To ensure that these values are automatically substituted when the script runs, follow these steps to create a variable Group:
- Navigate to Variable Groups: In your CloudRay project, go to “Scripts” in the top menu and click on “Variable Groups”.
- Create a new Variable Group: Click on “Variable Group”.
- Add the following variables:
kubeconfig_dir
: This is the path where kubernetes configuration files are stored
Since the variables is setup, proceed with running the scripts with CloudRay
Running the Script with CloudRay
You can choose to run the scripts individually or execute them all at once using CloudRay’s Script Playlists. If you prefer to run them individually, follow these steps:
Run the Install cluster script
CloudRay uses Runlogs to execute scripts on your servers while providing real-time logs of the execution process.
To run the Install and Configure Cluster Script
, follow these steps:
- Navigate to Runlogs: In your CloudRay project, go to the Runlogs section in the top menu.
- Create a New Runlog: Click on New Runlog.
- Configure the Runlog: Fill in the required details:
- Server: Select the server you added earlier.
- Script: Choose the “Install and Configure Cluster Script”
- Variable Group (optional): Select the variable group you created earlier.

- Execute the Script: Click on Run Now to start the execution.

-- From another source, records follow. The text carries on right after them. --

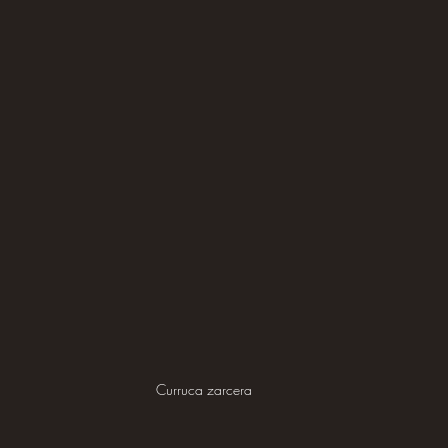
Curruca zarcera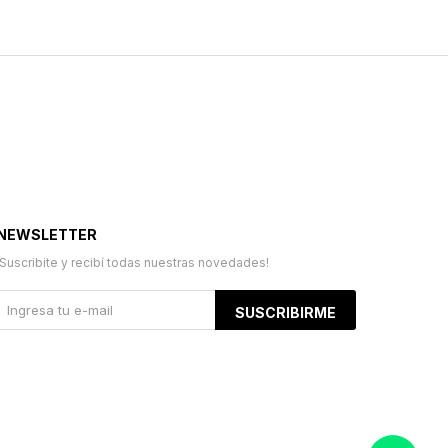
NEWSLETTER
¡Suscribite y recibí todas nuestras novedades!
SUSCRIBIRME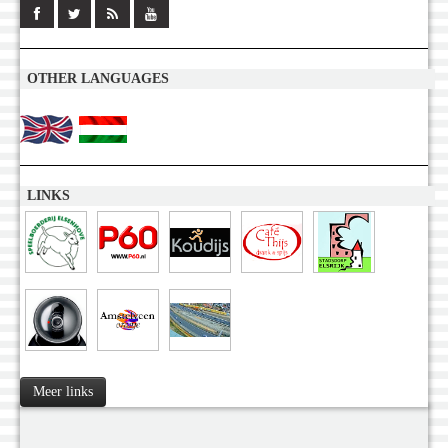
OTHER LANGUAGES
LINKS
Meer links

CloudRay will automatically connect to your server, run the Install and Configure Cluster Script
, and provide live logs to track the process. If any errors occur, you can review the logs to troubleshoot the issue.
Run the Install and Deploy NVIDIA script
However, if you wish to run GPU-accelerated workloads, you can run the Install Helm and Deploy NVIDIA Script.
To run the Install Helm and Deploy NVIDIA Script, follow similar steps:
- Navigate to Runlogs: In your CloudRay project, go to the Runlogs section in the top menu.
- Create a New Runlog: Click on New Runlog.
- Configure the Runlog: Provide the necessary details:
- Server: Select the same server used earlier.
- Script: Choose the “Install Helm and Deploy NVIDIA Script”.
- Variable Group: Select the variable group you created earlier.

- Execute the Script: Click on Run Now to deploy your application.

Your lightweight Kubernetes cluster with K3s is now deployed and ready for GPU-accelerated workloads with the NVIDIA GPU Operator!
Troubleshooting
If you encounter issues during deployment, consider the following:
- K3s Service Not Running: Check service status with
sudo systemctl status k3s
and restart with sudosystemctl restart k3s
- Firewall Issues: Verify that required ports (6443, 30000-32767) are open using
sudo ufw status
- NVIDIA GPU Operator Deployment Issues: Check logs with
kubectl logs -n gpu-operator -l app=nvidia-gpu-operator
If you still experience issues, refer to the official K3s Guide and NVIDIA GPU Operator Documentation for more details.